MEMORANDUM AND ORDER PURSUANT TO RULE 23.0
The defendant was convicted of one count of assault and battery on a family or household member, and one count of witness intimidation. These convictions were based on an incident that took place on March 22, 2018, between the defendant and his girlfriend.2 On appeal, he argues that reversal of the assault-and-battery conviction is required because of the lack of a specific unanimity instruction. He also argues that he is entitled to a new trial on the witness intimidation charge because there was insufficient evidence to support one of the theories on which the jury might have convicted him. Unpersuaded by these arguments, we affirm.
Background. According to the victim, she and the defendant had a “rocky” relationship “off and on” for approximately sixteen years. The victim testified in detail about a fight they had on March 22, 2018. It began when she rebuffed the defendant's entreaties for oral sex while the couple was seated on the victim's bed. After he began berating her, she tried to leave the bed when the defendant “grabbed” her. She then “shook him off.”3 Upset, she yelled at the defendant to leave her home and began throwing clothes at him. He refused to leave. She left the bedroom and tried to call the police on her cell phone from the living room. The defendant, who had followed closely behind her, grabbed the cell phone from her and pushed her. After she returned to the bedroom in an attempt to locate a second cell phone, the defendant pulled her by the hair. The defendant meanwhile called the police himself to report that the victim had assaulted him with a knife.
As this recitation indicates, and as the prosecutor highlighted in her closing argument, there was evidence that the defendant took at least three specific actions during the incident that could constitute an assault and battery: the initial grabbing in the bedroom, the push in the living room, and the hair pulling after the victim returned to the bedroom. No specific unanimity instruction was requested or given.
Specific unanimity. Because there were three specific actions that could have constituted an assault and battery, the defendant argues that his trial counsel should have requested a specific unanimity instruction, and that the judge erred by not providing one sua sponte. We disagree. The case law is clear that “[w]hen a single count is charged and where the spatial and temporal separations between acts are short, that is, where the facts show a continuing course of conduct, rather than a succession of clearly detached incidents, a specific unanimity instruction is not required.” Commonwealth v. Thatch, 39 Mass. App. Ct. 904, 905 (1995). Here, the specific acts in question took place in close temporal proximity in adjacent rooms as part of the same physical and verbal altercation. They constituted a continuing course of conduct, not a succession of clearly detached incidents. Accordingly, the absence of a specific unanimity instruction did not constitute error.4 In addition, even if there had been error, the defendant could not show sufficient prejudice to establish a substantial risk of a miscarriage of justice. That is because -- as is discussed further below -- there was sufficient evidence that each specific act constituted an assault and battery. See Commonwealth v. Keevan, 400 Mass. 557, 567 (1987), citing Commonwealth v. Comtois, 399 Mass. 668, 676-677 (1987) (“In considering the omission of a specific unanimity instruction, we have determined that there is no substantial risk of a miscarriage of justice if the evidence satisfies each element of the statute and is sufficient to defeat a motion for a required finding of not guilty”).

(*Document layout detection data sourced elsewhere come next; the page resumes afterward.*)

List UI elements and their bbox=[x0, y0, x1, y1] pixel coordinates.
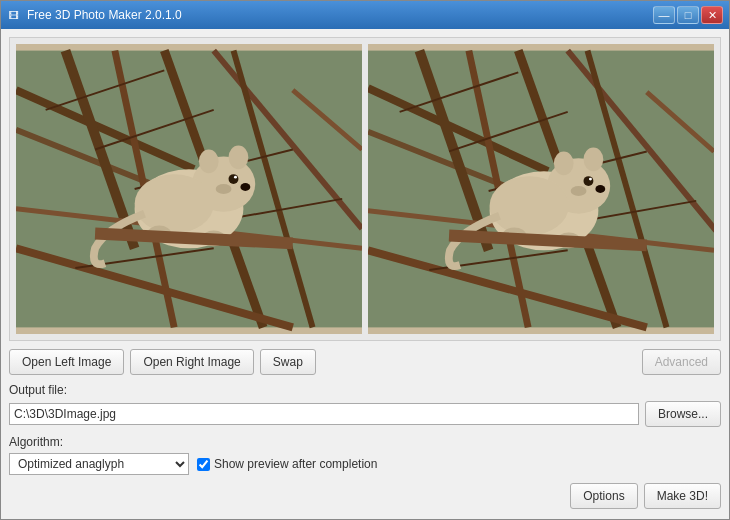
right-image bbox=[368, 44, 714, 334]
options-button[interactable]: Options bbox=[570, 483, 637, 509]
svg-point-21 bbox=[234, 176, 237, 179]
svg-point-19 bbox=[229, 146, 249, 170]
title-bar: 🎞 Free 3D Photo Maker 2.0.1.0 — □ ✕ bbox=[1, 1, 729, 29]
app-icon: 🎞 bbox=[7, 8, 21, 22]
action-buttons-row: Open Left Image Open Right Image Swap Ad… bbox=[9, 349, 721, 375]
algorithm-label: Algorithm: bbox=[9, 435, 721, 449]
bottom-buttons: Options Make 3D! bbox=[9, 483, 721, 511]
main-window: 🎞 Free 3D Photo Maker 2.0.1.0 — □ ✕ bbox=[0, 0, 730, 520]
output-section: Output file: Browse... bbox=[9, 383, 721, 427]
algorithm-section: Algorithm: Optimized anaglyphTrue anagly… bbox=[9, 435, 721, 475]
images-area bbox=[9, 37, 721, 341]
maximize-button[interactable]: □ bbox=[677, 6, 699, 24]
svg-point-51 bbox=[595, 185, 605, 193]
browse-button[interactable]: Browse... bbox=[645, 401, 721, 427]
left-image bbox=[16, 44, 362, 334]
open-left-button[interactable]: Open Left Image bbox=[9, 349, 124, 375]
svg-point-48 bbox=[584, 176, 594, 186]
open-right-button[interactable]: Open Right Image bbox=[130, 349, 253, 375]
swap-button[interactable]: Swap bbox=[260, 349, 316, 375]
svg-point-20 bbox=[229, 174, 239, 184]
svg-point-47 bbox=[584, 147, 604, 171]
svg-point-52 bbox=[490, 176, 569, 235]
preview-checkbox[interactable] bbox=[197, 458, 210, 471]
main-content: Open Left Image Open Right Image Swap Ad… bbox=[1, 29, 729, 519]
svg-point-24 bbox=[135, 174, 214, 233]
advanced-button[interactable]: Advanced bbox=[642, 349, 721, 375]
algorithm-select[interactable]: Optimized anaglyphTrue anaglyphGray anag… bbox=[9, 453, 189, 475]
preview-checkbox-row: Show preview after completion bbox=[197, 457, 377, 471]
minimize-button[interactable]: — bbox=[653, 6, 675, 24]
window-title: Free 3D Photo Maker 2.0.1.0 bbox=[27, 8, 182, 22]
title-bar-left: 🎞 Free 3D Photo Maker 2.0.1.0 bbox=[7, 8, 182, 22]
svg-point-22 bbox=[216, 184, 232, 194]
right-image-panel bbox=[368, 44, 714, 334]
svg-point-46 bbox=[554, 151, 574, 175]
output-label: Output file: bbox=[9, 383, 721, 397]
svg-point-23 bbox=[240, 183, 250, 191]
close-button[interactable]: ✕ bbox=[701, 6, 723, 24]
make3d-button[interactable]: Make 3D! bbox=[644, 483, 721, 509]
output-path-input[interactable] bbox=[9, 403, 639, 425]
left-image-panel bbox=[16, 44, 362, 334]
algorithm-row: Optimized anaglyphTrue anaglyphGray anag… bbox=[9, 453, 721, 475]
svg-point-49 bbox=[589, 178, 592, 181]
window-controls: — □ ✕ bbox=[653, 6, 723, 24]
preview-label: Show preview after completion bbox=[214, 457, 377, 471]
svg-point-18 bbox=[199, 149, 219, 173]
svg-point-50 bbox=[571, 186, 587, 196]
output-row: Browse... bbox=[9, 401, 721, 427]
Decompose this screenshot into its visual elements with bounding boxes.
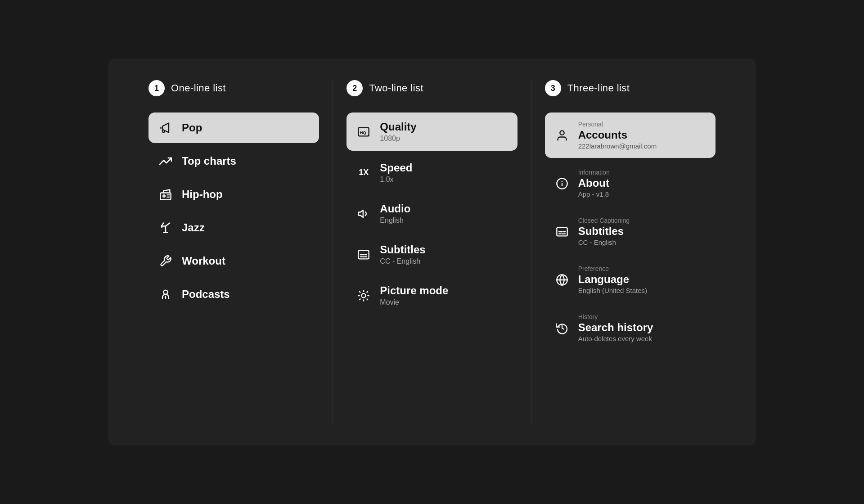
search-history-top: History xyxy=(578,313,653,320)
badge-1: 1 xyxy=(148,80,165,96)
search-history-sub: Auto-deletes every week xyxy=(578,335,653,342)
hip-hop-label: Hip-hop xyxy=(182,188,223,201)
list-item-subtitles[interactable]: Subtitles CC - English xyxy=(346,235,517,274)
picture-mode-main: Picture mode xyxy=(380,284,448,297)
quality-text: Quality 1080p xyxy=(380,121,416,143)
list-item-accounts[interactable]: Personal Accounts 222larabrown@gmail.com xyxy=(545,112,716,158)
speed-text: Speed 1.0x xyxy=(380,162,412,184)
svg-line-23 xyxy=(360,299,360,300)
speed-sub: 1.0x xyxy=(380,176,412,184)
top-charts-label: Top charts xyxy=(182,155,236,167)
picture-mode-sub: Movie xyxy=(380,298,448,306)
svg-text:HQ: HQ xyxy=(360,130,366,135)
subtitles-three-text: Closed Captioning Subtitles CC - English xyxy=(578,217,630,246)
language-main: Language xyxy=(578,273,647,286)
search-history-text: History Search history Auto-deletes ever… xyxy=(578,313,653,342)
about-main: About xyxy=(578,177,610,189)
cocktail-icon xyxy=(158,220,173,235)
list-item-speed[interactable]: 1X Speed 1.0x xyxy=(346,153,517,192)
list-item-search-history[interactable]: History Search history Auto-deletes ever… xyxy=(545,305,716,351)
svg-point-25 xyxy=(560,130,564,135)
history-icon xyxy=(555,321,569,335)
podcasts-label: Podcasts xyxy=(182,288,230,301)
list-item-workout[interactable]: Workout xyxy=(148,246,319,276)
column-one-header: 1 One-line list xyxy=(148,80,319,96)
cc-icon xyxy=(555,225,569,239)
accounts-top: Personal xyxy=(578,121,657,128)
audio-icon xyxy=(356,207,371,221)
audio-text: Audio English xyxy=(380,202,410,225)
subtitles-three-main: Subtitles xyxy=(578,225,630,238)
speed-main: Speed xyxy=(380,162,412,174)
column-one-line: 1 One-line list Pop Top charts xyxy=(135,80,333,424)
hd-icon: HQ xyxy=(356,125,371,139)
column-two-line: 2 Two-line list HQ Quality 1080p 1X Spee… xyxy=(333,80,531,424)
about-top: Information xyxy=(578,169,610,176)
jazz-label: Jazz xyxy=(182,221,205,234)
svg-line-19 xyxy=(360,291,360,292)
workout-label: Workout xyxy=(182,255,225,267)
list-item-jazz[interactable]: Jazz xyxy=(148,212,319,243)
list-item-about[interactable]: Information About App - v1.8 xyxy=(545,161,716,206)
quality-sub: 1080p xyxy=(380,135,416,143)
badge-2: 2 xyxy=(346,80,363,96)
svg-point-16 xyxy=(362,293,366,297)
person-icon xyxy=(555,128,569,143)
column-two-header: 2 Two-line list xyxy=(346,80,517,96)
column-one-title: One-line list xyxy=(171,82,226,94)
svg-line-20 xyxy=(367,299,368,300)
quality-main: Quality xyxy=(380,121,416,133)
search-history-main: Search history xyxy=(578,321,653,334)
subtitles-text: Subtitles CC - English xyxy=(380,243,425,266)
info-icon xyxy=(555,176,569,191)
list-item-audio[interactable]: Audio English xyxy=(346,194,517,233)
picture-mode-text: Picture mode Movie xyxy=(380,284,448,306)
svg-point-1 xyxy=(163,195,165,197)
accounts-main: Accounts xyxy=(578,129,657,141)
audio-sub: English xyxy=(380,216,410,225)
subtitles-sub: CC - English xyxy=(380,257,425,266)
list-item-subtitles-three[interactable]: Closed Captioning Subtitles CC - English xyxy=(545,209,716,254)
audio-main: Audio xyxy=(380,202,410,215)
svg-point-6 xyxy=(163,290,167,294)
1x-icon: 1X xyxy=(356,168,371,177)
list-item-quality[interactable]: HQ Quality 1080p xyxy=(346,112,517,151)
subtitles-three-top: Closed Captioning xyxy=(578,217,630,224)
language-top: Preference xyxy=(578,265,647,272)
column-three-title: Three-line list xyxy=(567,82,630,94)
trending-up-icon xyxy=(158,154,173,168)
subtitles-icon xyxy=(356,248,371,262)
pop-label: Pop xyxy=(182,122,202,134)
tools-icon xyxy=(158,254,173,268)
about-text: Information About App - v1.8 xyxy=(578,169,610,198)
accounts-sub: 222larabrown@gmail.com xyxy=(578,142,657,150)
globe-icon xyxy=(555,273,569,287)
list-item-hip-hop[interactable]: Hip-hop xyxy=(148,179,319,210)
svg-marker-10 xyxy=(359,210,364,217)
list-item-picture-mode[interactable]: Picture mode Movie xyxy=(346,276,517,315)
language-text: Preference Language English (United Stat… xyxy=(578,265,647,294)
podcast-icon xyxy=(158,287,173,302)
svg-rect-0 xyxy=(160,193,171,200)
subtitles-three-sub: CC - English xyxy=(578,238,630,246)
list-item-pop[interactable]: Pop xyxy=(148,112,319,143)
svg-line-24 xyxy=(367,291,368,292)
about-sub: App - v1.8 xyxy=(578,190,610,198)
language-sub: English (United States) xyxy=(578,287,647,294)
subtitles-main: Subtitles xyxy=(380,243,425,256)
radio-icon xyxy=(158,187,173,202)
list-item-top-charts[interactable]: Top charts xyxy=(148,146,319,176)
column-three-line: 3 Three-line list Personal Accounts 222l… xyxy=(531,80,729,424)
main-container: 1 One-line list Pop Top charts xyxy=(108,58,756,446)
column-two-title: Two-line list xyxy=(369,82,423,94)
column-three-header: 3 Three-line list xyxy=(545,80,716,96)
accounts-text: Personal Accounts 222larabrown@gmail.com xyxy=(578,121,657,150)
picture-mode-icon xyxy=(356,288,371,303)
list-item-language[interactable]: Preference Language English (United Stat… xyxy=(545,257,716,302)
badge-3: 3 xyxy=(545,80,561,96)
list-item-podcasts[interactable]: Podcasts xyxy=(148,279,319,310)
megaphone-icon xyxy=(158,121,173,135)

Witness intimidation. To make out a case of witness intimidation, the Commonwealth had to prove the following four elements:
“(1) a possible criminal violation occurred that would trigger a criminal investigation or proceeding; (2) the victim would likely be a witness or potential witness in that investigation or proceeding; (3) the defendant engaged in intimidating behavior, as defined by the statute, toward the victim; and (4) the defendant did so with the intent to impede or interfere with the investigation or proceeding.”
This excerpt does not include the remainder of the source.